"What's his name?" House asked, not looking at her, tapping his cane aimlessly on the floor.

Not 'was', 'is'. What is his name, as if he were still alive; he wasn't, she knew that.

Cameron's head lifted slowly from behind the laptop; she was bleary eyed, but awake, a stunning creature, alive and determined at such

a very late hour. The positively slick nature of his voice, the ease with which he spoke the words, as if he were entitled to the answer... it angered her.

And yet, yet she found herself answering him; "His name is David," she breathed, looking back down to her work simply to balance her emotions.

House moved closer to her, standing a mere three feet away; he didn't sit. "Was he good to you?" His voice still held the temperance and cadence that it did when he was talking to a simpleton, a cooperative patient. God, she was seething on the inside. How dare he? Truly, how did he go on like the entire conversation was normal.

"What kind of question is that?" she shot back tightly, her jaw set, teeth grinding.

House shrugged and tapped the chair with the end of his cane, giving her ample notice that he was sitting. She simply watched as he did so, knowing that if she spoke more words than she had to, she would end up pissing him off as well; no sense in the both of them being pissed when there was a case to be solved. "A question," he said, leaning back waiting for her answer.

Slowly, she shut the screen of her laptop and stared him down.

"Of course he was good to me," she said, venom dripping from every word.

"As good as he could have been from a bed."

Cameron stood then, ready to hit him... really hit him. A fist across the mouth would have done nicely; her brother taught her how to fight young. She was pretty, he'd reasoned and showed her how to curl her fist just right... "Why do you do this?"

There was no hesitation in his answer, "Because I want to know." His tone was the equivalent of a physical shrug.

Cameron's brow crinkled when she thought about his reasoning; there really was no reasoning to be frank, but she felt compelled to tell him, if only to just have him know. "You want to know?"

"I'm intrigued," he pressed, settling down for the duration of her story.

"I loved him."

"Did you..." He sounded so disinterested; that was how she knew she had him hooked.

"I still do. He was... amazing. Everything, he was really just everything, don't know how else to put it."

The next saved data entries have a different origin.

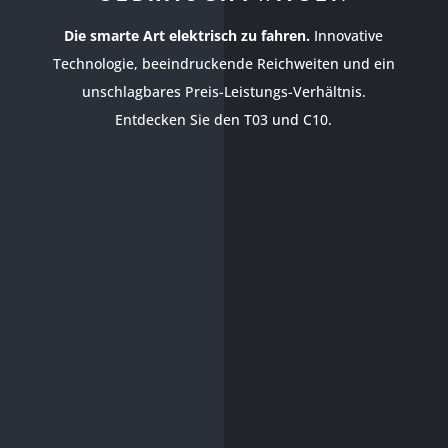
Die smarte Art elektrisch zu fahren.
Innovative
Technologie, beeindruckende Reichweiten und ein
unschlagbares Preis-Leistungs-Verhältnis.
Entdecken Sie den T03 und C10.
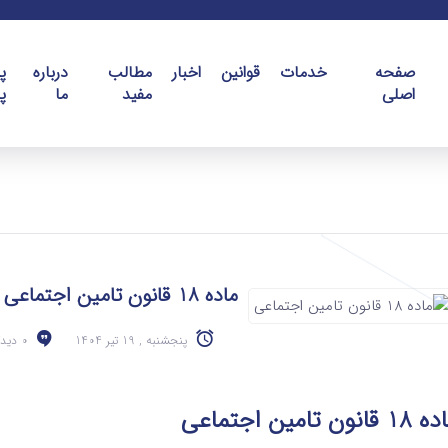
صفحه
خدمات
قوانین
اخبار
مطالب
درباره
پ
اصلی
مفید
ما
پ
ماده 18 قانون تامین اجتماعی
پنجشنبه , 19 تیر 1404
0 دیدگاه
 قانون تامین اجتماعی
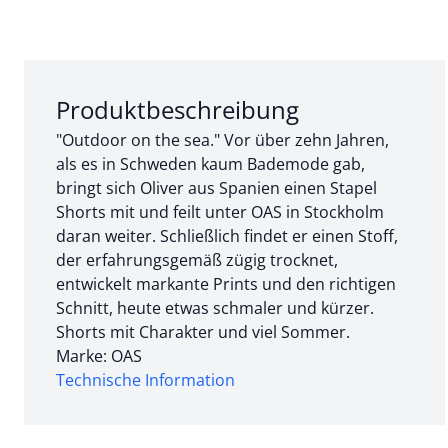
Abschnitt 1 von 3:
Produktbeschreibung
"Outdoor on the sea." Vor über zehn Jahren,
als es in Schweden kaum Bademode gab,
bringt sich Oliver aus Spanien einen Stapel
Shorts mit und feilt unter OAS in Stockholm
daran weiter. Schließlich findet er einen Stoff,
der erfahrungsgemäß zügig trocknet,
entwickelt markante Prints und den richtigen
Schnitt, heute etwas schmaler und kürzer.
Shorts mit Charakter und viel Sommer.
Marke: OAS
Technische Information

House nodded, his eyes clouding in a way that she was sure she hadn't categorized before. "Well.. put it differently, for the sake of diversity."

Cameron sat back down and stared at the wall. David, how to describe him, make him real for the man who never really saw anyone as real. "Hockey, he played hockey. Lost a ton of teeth... had em replaced..." A faint smile tickled her lips and she closed her eyes to think of him, to picture him. "But he was a great player... captain." She paused, "Yeah."

"What else?"

"Else?"

"Why did you fall in love with him?"

It took her a moment to respond to that. "I... fell in love with him because he liked to tell it like it was. He was caring and kind and made me felt like... like... I just loved him, it's hard to say why. I liked him for a lot of reasons I can say, but I don't really know why I loved him."

He simply sat before her and nodded as if he knew what was going on. "Don't do that! Don't act like you know what happened with me. Maybe you've seen it before, maybe you haven't, but you've never been through it, so don't act like you know how this feels."

He nodded, not wanting to push it. Cameron stared him down,

"He was just amazing, everything that I wasn't. I just... I just..." She stopped and looked him over slowly, so slowly. "Why do you really want to know?" But he didn't say anything, just got up from the chair and walked away.

"Just tell me why," she pleaded.

House shrugged as he made his way towards the door, "Just because, I want to know how it feels..."

"How what feels?"

He turned back to her briefly, not looking at her, but not looking past her. "How it feels to love," he uttered and pushed his way through the door, leaving her to ponder over what he had said and why he had said it.